Per niente interessato alla nuova corrente artistica Agazzi limitò le sue relazioni a pochi artisti che, come Filippo Carcano, si riunivano talvolta al Biffi.

Il suo primo ufficiale riconoscimento giunse nel 1900.

Con una semplice figura di uomo a mezzo busto, inviato a Parigi alla Mostra Universale, ottenne la medaglia d'oro per la sua solida costruzione e per la sua singolare forza espressiva.

Sempre nel periodo milanese gli venne assegnata una medaglia d'oro all'Esposizione Internazionale di Bruxelles nel 1910 e il premio Fornara nel 1928.
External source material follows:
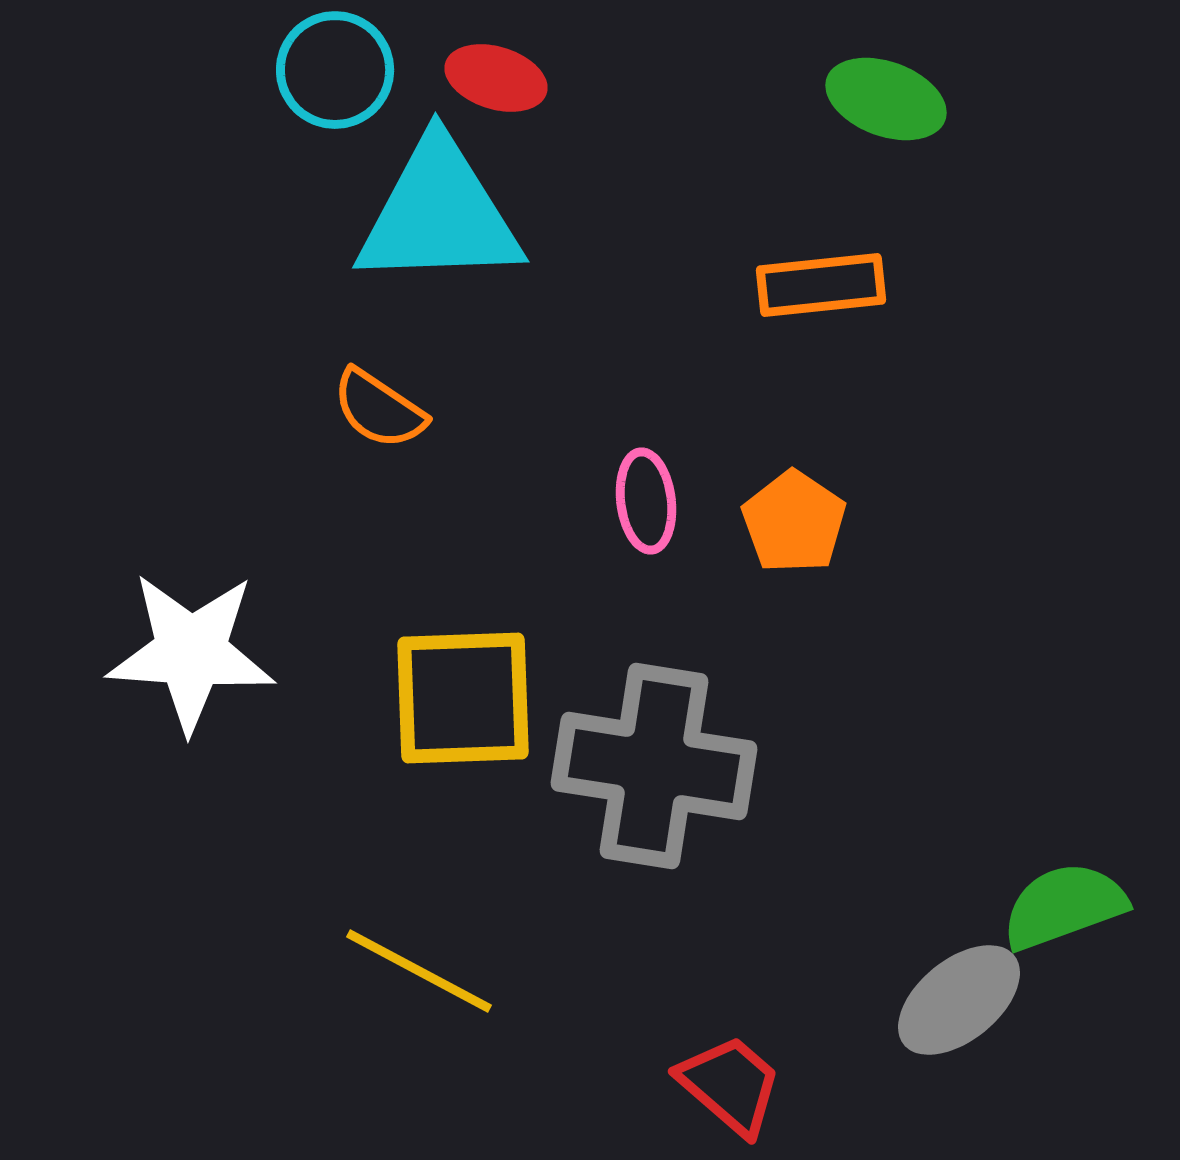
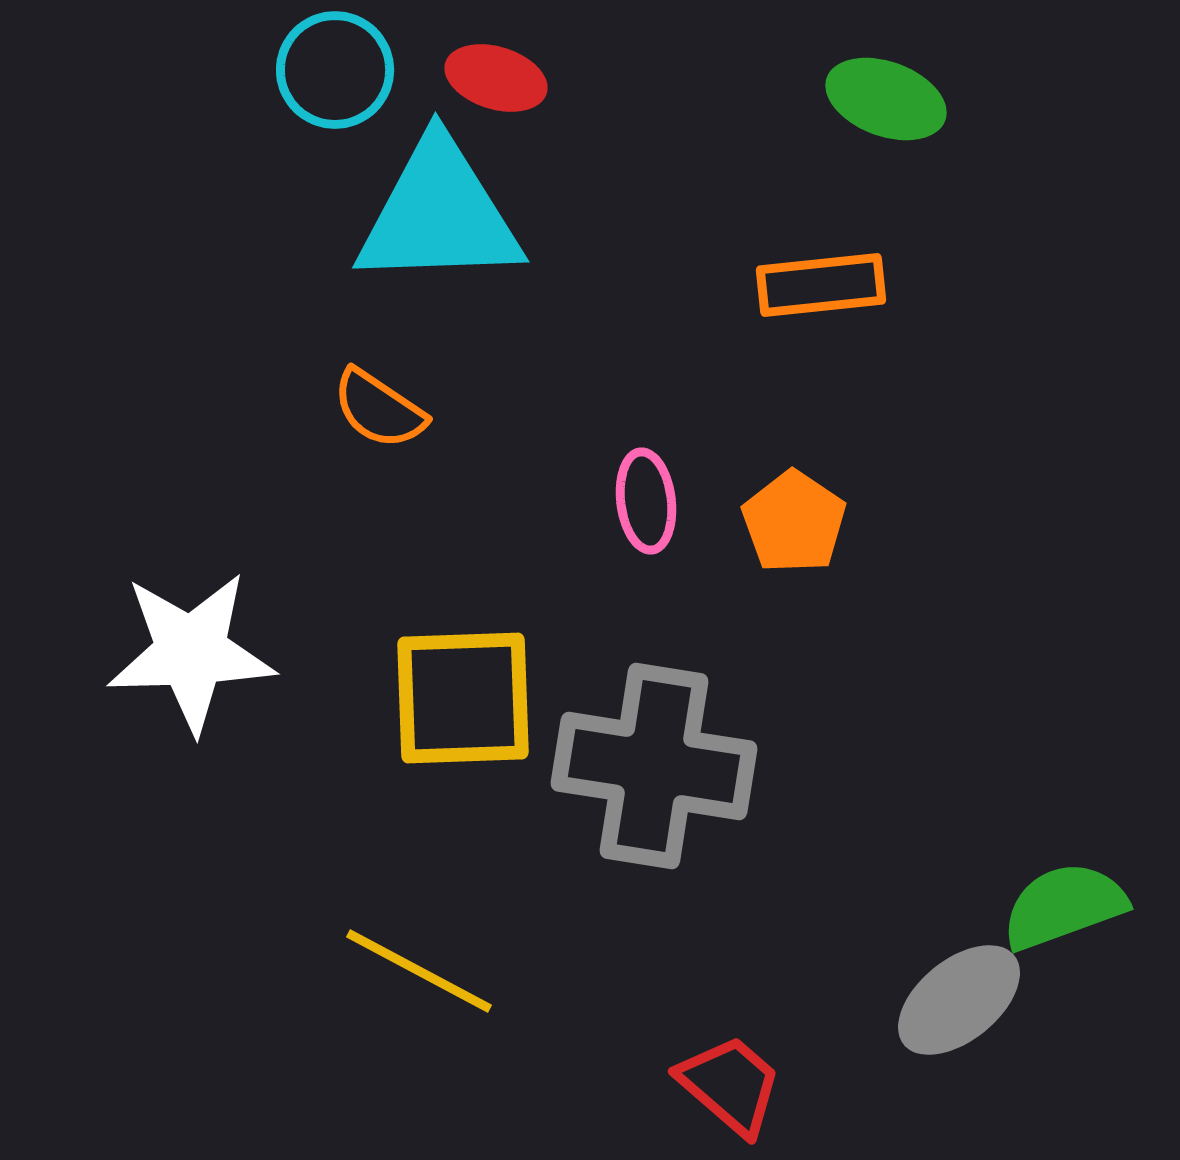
white star: rotated 6 degrees counterclockwise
Ma il premio di cui andò  maggiormente orgoglioso fu la medaglia d'argento al Premio Internazionale di Parigi nel 1935.

Ottenne il riconoscimento con il famoso quadro "I Pesci" che destinò in seguito all'Accademia Carrara.

Nel 1938 il Ministero dell'Educazione nazionale di Roma conferì la medaglia d'oro all'opera "Ritratto dell'architetto Gattermayer" esposta alla Mostra Interprovinciale del Sindacato Belle Arti di Milano.

La notorietà di Agazzi divenne quindi sempre più ampia e la sua attività fu seguita ed illustrata da celebri critici del tempo.

Nel 1942 fece ritorno a Bergamo a causa dei bombardamenti aerei sulla capitale lombarda.

Si occupò personalmente del trasporto delle proprie opere da Milano a Bergamo. Qui continuò a dipingere avendo come temi preferiti le nature morte e le composizioni.

Anche nei ritratti era possibile ritrovare la vigoria del maestro.

In questi ultimi infatti, permanevano le doti del valentissimo colorista.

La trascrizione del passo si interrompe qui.